Probability of progression to myeloid neoplasm of patients receiving a provisional diagnosis of ICUS, according to mutation status and pattern. (A) Cumulative probability of developing a myeloid neoplasm in patients receiving a diagnosis of ICUS. (B) Distribution and cumulative incidence of progression to myeloid neoplasms according to the number of somatic mutations per patient. (C) Cumulative probability of progression to myeloid neoplasm according to mutation status. The red curve represents the probability of progression of patients with ICUS carrying 1 or more mutations in the set of genes analyzed (CCUS), whereas the blue curve reports the probability of progression of patients with ICUS without evidence of clonal hematopoiesis. (D) Cumulative probability of progression to myeloid neoplasm according to mutation pattern.

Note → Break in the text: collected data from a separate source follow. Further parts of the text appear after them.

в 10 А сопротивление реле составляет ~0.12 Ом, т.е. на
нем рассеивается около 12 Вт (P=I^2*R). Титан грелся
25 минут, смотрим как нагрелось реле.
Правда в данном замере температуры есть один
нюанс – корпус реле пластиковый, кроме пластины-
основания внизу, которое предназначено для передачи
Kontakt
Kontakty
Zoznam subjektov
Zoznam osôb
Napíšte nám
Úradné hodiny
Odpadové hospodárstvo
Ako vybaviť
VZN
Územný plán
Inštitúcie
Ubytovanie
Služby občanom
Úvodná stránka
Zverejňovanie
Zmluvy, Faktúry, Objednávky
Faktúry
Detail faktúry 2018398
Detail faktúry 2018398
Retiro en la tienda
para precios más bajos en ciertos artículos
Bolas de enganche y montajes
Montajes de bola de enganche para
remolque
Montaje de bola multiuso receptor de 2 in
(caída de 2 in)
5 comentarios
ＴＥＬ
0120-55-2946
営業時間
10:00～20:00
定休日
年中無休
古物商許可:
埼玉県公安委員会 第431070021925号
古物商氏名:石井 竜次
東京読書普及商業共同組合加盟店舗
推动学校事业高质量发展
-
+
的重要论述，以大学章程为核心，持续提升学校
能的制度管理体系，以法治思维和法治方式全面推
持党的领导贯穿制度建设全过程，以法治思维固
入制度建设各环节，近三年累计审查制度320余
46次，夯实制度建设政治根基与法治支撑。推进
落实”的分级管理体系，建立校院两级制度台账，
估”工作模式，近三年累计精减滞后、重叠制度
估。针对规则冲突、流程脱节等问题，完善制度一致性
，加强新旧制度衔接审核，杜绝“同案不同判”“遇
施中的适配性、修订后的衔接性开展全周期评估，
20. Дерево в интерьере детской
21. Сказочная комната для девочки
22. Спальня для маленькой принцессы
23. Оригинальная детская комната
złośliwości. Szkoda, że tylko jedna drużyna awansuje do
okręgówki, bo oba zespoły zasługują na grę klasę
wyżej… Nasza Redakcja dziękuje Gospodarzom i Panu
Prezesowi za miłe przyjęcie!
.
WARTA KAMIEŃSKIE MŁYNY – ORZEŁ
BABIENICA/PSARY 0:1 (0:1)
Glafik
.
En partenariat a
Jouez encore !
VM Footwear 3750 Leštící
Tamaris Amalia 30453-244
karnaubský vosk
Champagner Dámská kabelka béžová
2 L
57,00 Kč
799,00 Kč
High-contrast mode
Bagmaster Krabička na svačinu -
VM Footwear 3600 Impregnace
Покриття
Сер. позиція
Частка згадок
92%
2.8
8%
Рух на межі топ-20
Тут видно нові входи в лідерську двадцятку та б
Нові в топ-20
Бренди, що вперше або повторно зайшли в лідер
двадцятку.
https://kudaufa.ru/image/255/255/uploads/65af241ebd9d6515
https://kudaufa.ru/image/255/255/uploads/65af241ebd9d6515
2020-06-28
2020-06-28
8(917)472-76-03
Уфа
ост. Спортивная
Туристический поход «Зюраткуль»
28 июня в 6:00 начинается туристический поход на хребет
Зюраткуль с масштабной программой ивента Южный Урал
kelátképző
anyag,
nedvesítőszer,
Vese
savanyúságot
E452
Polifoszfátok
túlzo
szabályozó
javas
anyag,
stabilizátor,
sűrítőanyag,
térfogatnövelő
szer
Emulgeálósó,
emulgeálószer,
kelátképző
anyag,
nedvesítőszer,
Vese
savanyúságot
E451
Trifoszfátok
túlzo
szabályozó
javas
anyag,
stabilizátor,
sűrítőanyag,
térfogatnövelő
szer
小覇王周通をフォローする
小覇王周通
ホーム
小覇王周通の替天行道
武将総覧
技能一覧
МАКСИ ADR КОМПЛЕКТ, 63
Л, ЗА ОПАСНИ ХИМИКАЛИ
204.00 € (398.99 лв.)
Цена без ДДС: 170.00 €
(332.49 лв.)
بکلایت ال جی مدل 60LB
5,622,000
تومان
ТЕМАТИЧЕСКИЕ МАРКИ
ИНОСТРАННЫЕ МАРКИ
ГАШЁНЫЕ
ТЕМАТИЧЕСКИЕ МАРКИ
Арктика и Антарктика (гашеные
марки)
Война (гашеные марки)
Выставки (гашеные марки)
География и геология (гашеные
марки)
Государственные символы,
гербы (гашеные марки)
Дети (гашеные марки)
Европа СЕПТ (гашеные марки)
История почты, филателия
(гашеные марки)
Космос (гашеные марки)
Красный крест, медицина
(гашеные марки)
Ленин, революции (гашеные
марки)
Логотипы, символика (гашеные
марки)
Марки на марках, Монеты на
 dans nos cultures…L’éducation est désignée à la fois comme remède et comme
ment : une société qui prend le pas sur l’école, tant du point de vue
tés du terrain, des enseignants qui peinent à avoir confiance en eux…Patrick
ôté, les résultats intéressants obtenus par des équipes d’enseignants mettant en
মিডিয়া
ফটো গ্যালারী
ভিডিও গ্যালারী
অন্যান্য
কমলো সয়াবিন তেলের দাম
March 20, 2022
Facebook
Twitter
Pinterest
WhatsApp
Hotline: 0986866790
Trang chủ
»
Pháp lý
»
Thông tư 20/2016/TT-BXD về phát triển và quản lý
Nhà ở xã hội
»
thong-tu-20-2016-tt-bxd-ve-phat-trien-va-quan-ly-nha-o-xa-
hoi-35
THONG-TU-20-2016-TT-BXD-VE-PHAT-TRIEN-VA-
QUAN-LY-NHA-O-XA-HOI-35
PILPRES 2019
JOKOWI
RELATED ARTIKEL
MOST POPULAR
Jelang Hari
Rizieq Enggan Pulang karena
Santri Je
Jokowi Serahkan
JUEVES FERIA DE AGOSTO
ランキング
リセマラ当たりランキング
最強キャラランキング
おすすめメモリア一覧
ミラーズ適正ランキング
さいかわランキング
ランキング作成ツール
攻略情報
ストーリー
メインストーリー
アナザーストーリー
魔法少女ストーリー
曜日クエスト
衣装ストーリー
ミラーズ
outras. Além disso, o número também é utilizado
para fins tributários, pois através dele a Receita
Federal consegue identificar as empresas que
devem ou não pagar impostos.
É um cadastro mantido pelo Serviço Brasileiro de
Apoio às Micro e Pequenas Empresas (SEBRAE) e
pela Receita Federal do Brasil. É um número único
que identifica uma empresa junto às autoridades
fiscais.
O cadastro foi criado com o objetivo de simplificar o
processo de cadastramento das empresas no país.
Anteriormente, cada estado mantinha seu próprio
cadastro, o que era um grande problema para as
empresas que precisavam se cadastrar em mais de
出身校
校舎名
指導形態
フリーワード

The green curve represents the probability of progression of patients with CCUS showing mutation patterns highly predictive for myeloid neoplasm; the red curve represents the probability of progression of patients with low predictive mutation pattern, whereas the blue curve represents the probability of progression of patients with unmutated status.

Figure 5.

Overall survival of patients with CCUS and highly specific mutation pattern and of patients with myeloid neoplasm with myelodysplasia. Overall survival of patients with CCUS and highly specific mutation patterns (blue curve) and of patients with myeloid neoplasm with myelodysplasia without excess blasts (red curve) (P = .55). Comparable results were obtained when analyzing survival of patients with CCUS and highly specific mutation pattern and of patients with myeloid neoplasm with myelodysplasia and similar mutation pattern (P = .56).